MATERIAL SHOWN section start
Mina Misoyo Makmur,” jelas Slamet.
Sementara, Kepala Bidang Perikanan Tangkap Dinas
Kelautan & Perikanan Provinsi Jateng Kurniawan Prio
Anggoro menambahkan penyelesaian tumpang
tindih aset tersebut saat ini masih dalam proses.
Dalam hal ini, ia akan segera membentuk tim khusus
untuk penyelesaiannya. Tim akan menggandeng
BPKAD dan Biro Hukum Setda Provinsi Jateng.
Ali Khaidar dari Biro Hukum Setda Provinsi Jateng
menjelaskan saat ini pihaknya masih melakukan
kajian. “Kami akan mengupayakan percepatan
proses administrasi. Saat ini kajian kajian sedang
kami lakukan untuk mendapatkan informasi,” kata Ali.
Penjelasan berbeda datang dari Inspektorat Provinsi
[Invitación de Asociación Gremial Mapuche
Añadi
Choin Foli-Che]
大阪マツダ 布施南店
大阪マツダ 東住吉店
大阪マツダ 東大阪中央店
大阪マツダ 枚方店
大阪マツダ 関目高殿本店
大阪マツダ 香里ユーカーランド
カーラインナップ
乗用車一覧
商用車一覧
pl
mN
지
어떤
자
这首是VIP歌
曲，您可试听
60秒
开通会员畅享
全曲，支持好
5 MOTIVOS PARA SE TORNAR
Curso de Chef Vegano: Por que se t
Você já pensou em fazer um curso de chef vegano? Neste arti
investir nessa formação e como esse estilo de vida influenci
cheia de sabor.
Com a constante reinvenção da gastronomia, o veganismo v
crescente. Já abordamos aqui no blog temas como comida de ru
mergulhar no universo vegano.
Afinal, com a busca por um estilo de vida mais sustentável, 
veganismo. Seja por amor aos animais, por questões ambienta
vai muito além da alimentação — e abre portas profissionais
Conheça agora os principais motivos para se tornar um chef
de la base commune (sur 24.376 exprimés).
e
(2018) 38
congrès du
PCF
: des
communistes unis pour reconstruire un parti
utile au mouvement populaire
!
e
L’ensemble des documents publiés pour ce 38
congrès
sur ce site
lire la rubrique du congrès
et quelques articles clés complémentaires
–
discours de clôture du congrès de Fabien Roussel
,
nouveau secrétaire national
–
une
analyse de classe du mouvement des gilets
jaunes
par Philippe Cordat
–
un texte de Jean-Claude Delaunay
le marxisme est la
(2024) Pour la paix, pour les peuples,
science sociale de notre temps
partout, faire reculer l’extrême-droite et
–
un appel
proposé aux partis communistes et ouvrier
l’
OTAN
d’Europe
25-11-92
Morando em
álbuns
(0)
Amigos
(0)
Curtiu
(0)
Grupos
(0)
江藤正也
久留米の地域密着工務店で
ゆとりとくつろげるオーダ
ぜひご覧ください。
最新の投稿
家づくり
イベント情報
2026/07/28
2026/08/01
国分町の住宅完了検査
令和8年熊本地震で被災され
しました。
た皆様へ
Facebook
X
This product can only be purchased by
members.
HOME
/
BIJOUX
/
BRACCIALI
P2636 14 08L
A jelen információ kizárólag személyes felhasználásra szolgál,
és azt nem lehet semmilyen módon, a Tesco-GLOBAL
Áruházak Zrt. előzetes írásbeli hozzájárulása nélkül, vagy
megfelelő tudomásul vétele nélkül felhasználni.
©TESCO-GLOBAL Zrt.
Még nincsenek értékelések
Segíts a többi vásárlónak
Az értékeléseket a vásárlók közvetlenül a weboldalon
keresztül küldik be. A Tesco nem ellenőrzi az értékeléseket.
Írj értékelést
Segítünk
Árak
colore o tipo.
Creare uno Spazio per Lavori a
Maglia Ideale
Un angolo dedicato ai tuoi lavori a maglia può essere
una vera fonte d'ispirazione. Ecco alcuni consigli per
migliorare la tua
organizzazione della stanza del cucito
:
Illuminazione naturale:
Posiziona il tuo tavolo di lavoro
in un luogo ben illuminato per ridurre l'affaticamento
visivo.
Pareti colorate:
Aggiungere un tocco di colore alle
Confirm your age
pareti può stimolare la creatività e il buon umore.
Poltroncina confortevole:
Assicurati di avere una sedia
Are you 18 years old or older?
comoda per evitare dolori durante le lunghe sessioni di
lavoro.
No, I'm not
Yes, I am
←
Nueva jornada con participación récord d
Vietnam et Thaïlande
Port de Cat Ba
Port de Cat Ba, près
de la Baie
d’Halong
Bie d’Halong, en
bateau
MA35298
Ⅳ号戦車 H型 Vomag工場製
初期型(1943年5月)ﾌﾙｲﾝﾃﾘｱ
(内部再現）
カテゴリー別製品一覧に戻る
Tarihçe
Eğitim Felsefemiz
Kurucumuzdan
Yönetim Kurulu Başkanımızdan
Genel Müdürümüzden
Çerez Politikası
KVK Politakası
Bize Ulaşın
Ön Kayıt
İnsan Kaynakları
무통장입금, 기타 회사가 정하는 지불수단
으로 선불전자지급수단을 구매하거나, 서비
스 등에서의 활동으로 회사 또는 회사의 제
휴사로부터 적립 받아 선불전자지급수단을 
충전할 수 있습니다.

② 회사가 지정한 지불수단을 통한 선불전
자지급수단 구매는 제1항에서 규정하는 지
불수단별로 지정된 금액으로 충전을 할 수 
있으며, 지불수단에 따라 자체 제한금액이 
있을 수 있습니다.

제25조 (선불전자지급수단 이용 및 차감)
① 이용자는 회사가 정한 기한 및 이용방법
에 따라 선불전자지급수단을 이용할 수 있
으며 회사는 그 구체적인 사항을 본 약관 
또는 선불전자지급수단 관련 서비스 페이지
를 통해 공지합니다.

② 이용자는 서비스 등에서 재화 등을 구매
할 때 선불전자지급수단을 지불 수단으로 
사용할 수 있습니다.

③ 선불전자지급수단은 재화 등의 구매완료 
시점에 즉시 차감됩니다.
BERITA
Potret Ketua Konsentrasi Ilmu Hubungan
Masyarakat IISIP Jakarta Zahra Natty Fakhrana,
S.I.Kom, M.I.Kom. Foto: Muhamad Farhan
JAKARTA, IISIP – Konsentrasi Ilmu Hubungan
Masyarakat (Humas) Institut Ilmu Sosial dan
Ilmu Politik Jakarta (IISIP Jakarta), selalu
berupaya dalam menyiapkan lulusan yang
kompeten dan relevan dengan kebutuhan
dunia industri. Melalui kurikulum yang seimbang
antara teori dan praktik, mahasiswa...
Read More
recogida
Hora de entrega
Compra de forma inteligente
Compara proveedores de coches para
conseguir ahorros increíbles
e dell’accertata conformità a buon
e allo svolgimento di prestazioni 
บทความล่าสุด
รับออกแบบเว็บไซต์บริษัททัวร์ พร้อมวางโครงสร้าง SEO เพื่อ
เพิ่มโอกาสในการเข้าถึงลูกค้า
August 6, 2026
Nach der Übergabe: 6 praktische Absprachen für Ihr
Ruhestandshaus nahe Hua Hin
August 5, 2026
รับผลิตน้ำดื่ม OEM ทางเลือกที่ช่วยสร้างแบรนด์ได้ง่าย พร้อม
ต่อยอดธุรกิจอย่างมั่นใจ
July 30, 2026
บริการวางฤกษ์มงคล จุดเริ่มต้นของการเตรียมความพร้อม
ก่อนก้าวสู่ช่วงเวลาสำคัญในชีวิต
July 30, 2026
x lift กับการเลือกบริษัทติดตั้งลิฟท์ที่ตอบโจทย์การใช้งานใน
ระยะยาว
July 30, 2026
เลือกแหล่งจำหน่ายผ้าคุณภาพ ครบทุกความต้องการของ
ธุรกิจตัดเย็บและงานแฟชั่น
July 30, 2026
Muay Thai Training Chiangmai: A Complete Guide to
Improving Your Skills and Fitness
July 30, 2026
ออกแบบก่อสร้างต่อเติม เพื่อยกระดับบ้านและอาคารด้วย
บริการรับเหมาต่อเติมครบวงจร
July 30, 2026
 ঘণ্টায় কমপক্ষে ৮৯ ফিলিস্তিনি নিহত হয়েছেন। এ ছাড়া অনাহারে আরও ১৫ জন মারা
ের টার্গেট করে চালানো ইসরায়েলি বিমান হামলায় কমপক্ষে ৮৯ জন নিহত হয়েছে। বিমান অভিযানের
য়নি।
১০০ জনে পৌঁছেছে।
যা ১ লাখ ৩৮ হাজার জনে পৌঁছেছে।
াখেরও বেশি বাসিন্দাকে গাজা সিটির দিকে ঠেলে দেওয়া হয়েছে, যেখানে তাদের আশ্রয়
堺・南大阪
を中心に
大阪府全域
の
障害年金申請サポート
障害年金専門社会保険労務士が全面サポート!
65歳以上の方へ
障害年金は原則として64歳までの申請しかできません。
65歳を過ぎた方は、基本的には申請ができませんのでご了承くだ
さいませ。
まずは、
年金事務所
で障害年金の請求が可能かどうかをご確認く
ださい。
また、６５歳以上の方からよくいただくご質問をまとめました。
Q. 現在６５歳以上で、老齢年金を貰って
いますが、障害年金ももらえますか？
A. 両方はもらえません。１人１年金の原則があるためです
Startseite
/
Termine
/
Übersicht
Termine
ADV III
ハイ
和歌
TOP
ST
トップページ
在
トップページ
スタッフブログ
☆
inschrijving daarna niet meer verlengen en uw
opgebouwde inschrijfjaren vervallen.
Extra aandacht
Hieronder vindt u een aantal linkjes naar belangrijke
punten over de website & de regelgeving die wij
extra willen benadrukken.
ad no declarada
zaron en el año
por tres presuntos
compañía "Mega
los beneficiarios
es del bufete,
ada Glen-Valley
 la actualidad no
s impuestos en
MATERIAL SHOWN section end
* [TASK DIRECTIONS] Reproduce the entries exactly, but only from their first line to the line holding "science sociale de notre temps", with that last line kept.

* [FINISHED TASK]
Mina Misoyo Makmur,” jelas Slamet.
Sementara, Kepala Bidang Perikanan Tangkap Dinas
Kelautan & Perikanan Provinsi Jateng Kurniawan Prio
Anggoro menambahkan penyelesaian tumpang
tindih aset tersebut saat ini masih dalam proses.
Dalam hal ini, ia akan segera membentuk tim khusus
untuk penyelesaiannya. Tim akan menggandeng
BPKAD dan Biro Hukum Setda Provinsi Jateng.
Ali Khaidar dari Biro Hukum Setda Provinsi Jateng
menjelaskan saat ini pihaknya masih melakukan
kajian. “Kami akan mengupayakan percepatan
proses administrasi. Saat ini kajian kajian sedang
kami lakukan untuk mendapatkan informasi,” kata Ali.
Penjelasan berbeda datang dari Inspektorat Provinsi
[Invitación de Asociación Gremial Mapuche
Añadi
Choin Foli-Che]
大阪マツダ 布施南店
大阪マツダ 東住吉店
大阪マツダ 東大阪中央店
大阪マツダ 枚方店
大阪マツダ 関目高殿本店
大阪マツダ 香里ユーカーランド
カーラインナップ
乗用車一覧
商用車一覧
pl
mN
지
어떤
자
这首是VIP歌
曲，您可试听
60秒
开通会员畅享
全曲，支持好
5 MOTIVOS PARA SE TORNAR
Curso de Chef Vegano: Por que se t
Você já pensou em fazer um curso de chef vegano? Neste arti
investir nessa formação e como esse estilo de vida influenci
cheia de sabor.
Com a constante reinvenção da gastronomia, o veganismo v
crescente. Já abordamos aqui no blog temas como comida de ru
mergulhar no universo vegano.
Afinal, com a busca por um estilo de vida mais sustentável, 
veganismo. Seja por amor aos animais, por questões ambienta
vai muito além da alimentação — e abre portas profissionais
Conheça agora os principais motivos para se tornar um chef
de la base commune (sur 24.376 exprimés).
e
(2018) 38
congrès du
PCF
: des
communistes unis pour reconstruire un parti
utile au mouvement populaire
!
e
L’ensemble des documents publiés pour ce 38
congrès
sur ce site
lire la rubrique du congrès
et quelques articles clés complémentaires
–
discours de clôture du congrès de Fabien Roussel
,
nouveau secrétaire national
–
une
analyse de classe du mouvement des gilets
jaunes
par Philippe Cordat
–
un texte de Jean-Claude Delaunay
le marxisme est la
(2024) Pour la paix, pour les peuples,
science sociale de notre temps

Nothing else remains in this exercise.